= Saudi literature =

The emergence of Saudi literature was a natural continuation of the Arabian Peninsula's literary tradition. Soon after the establishment of the Saudi state in the early twentieth century, Saudi literature was born.

The Najdi poet Muhammad bin Abdullah bin Uthaymin, who brought about a renaissance in poetic style, was a prominent pioneer. During the same period, literary figures emerged in Al-Ahsa and Qatif in the eastern part of the Kingdom. The beginning of the Saudi era in the Hijaz (1925) was characterised by widespread production and circulation of texts due to the emergence of a modern literary movement, the availability of printing technology (the first printing press had opened in Makkah in 1883), and the influence of broader Arab literary movements on Saudi writers. These trends led to the 1925 AD publication of the first book in the history of the Kingdom, Mohammed bin Suroor Sabban's Literature of the Hijaz. The following year, the Hijazi Library, the Kingdom of Saudi Arabia's first publishing house, published another book by Mohammed Suroor Sabban titled The Exhibition (Al-Ma’rad). That same year (1926 AD), Muhammad Hassan Awwad published Avowed Thoughts (Khawatir Musarrahah), making him the first Saudi writer to produce an independent literary work. In this period, the dominant literary form was classical poetry. Poets wrote in a variety of genres and used prose as well as verse to examine social and political issues.

According to The Report on the State of Culture in the Kingdom of Saudi Arabia 2024, literary publishing by Saudi authors fluctuated between 2014 and 2024, reaching a peak before declining in the early 2020s. Annual literary output increased from 409 books in 2014 to 701 books in 2022, before falling to 523 books in 2023 and 509 books in 2024, the lowest level recorded since 2018. The report notes that the two-year decline followed a decade-long period of growth and that literary publishing levels in 2024 were lower than those recorded during the COVID-19 pandemic period in 2021. Within overall literary production, novels showed a contrasting trend. The report records a steady rise in the number of novels published by Saudi authors from 161 titles in 2019 to 201 in 2020, followed by a decline to 155 titles in 2021. Output then increased sharply to 208 novels in 2022, dipped to 182 novels in 2023, and rose again to 218 novels in 2024, representing the highest annual number of Saudi novels recorded since 2019 and an increase of nearly 20% compared with the previous year.
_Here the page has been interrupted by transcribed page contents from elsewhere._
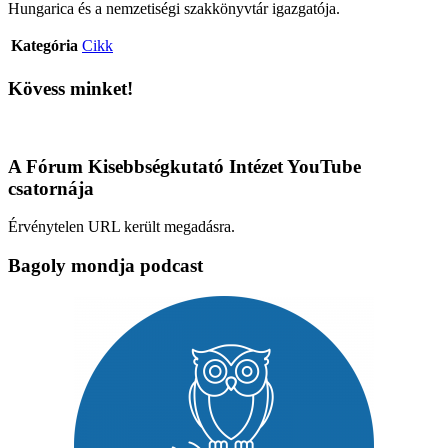
Hungarica és a nemzetiségi szakkönyvtár igazgatója.
Kategória
Cikk
Kövess minket!
A Fórum Kisebbségkutató Intézet YouTube
csatornája
Érvénytelen URL került megadásra.
Bagoly mondja podcast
== Censorship in Saudi Literature ==
Saudi literary works are subject to pervasive censorship, including the banning of books deemed as taboo or controversial.. While recent liberalizing reforms allowed books previously banned to be displayed at the Riyadh Book Fair, the Ministry of Media still keeps a list of banned works. These include Cities of Salt by Abdul Rahman Munif, works by Mahmoud Darwish and the Harry Potter series. The series was banned due to containing "occult or satanic theme, violence and anti-family" messages.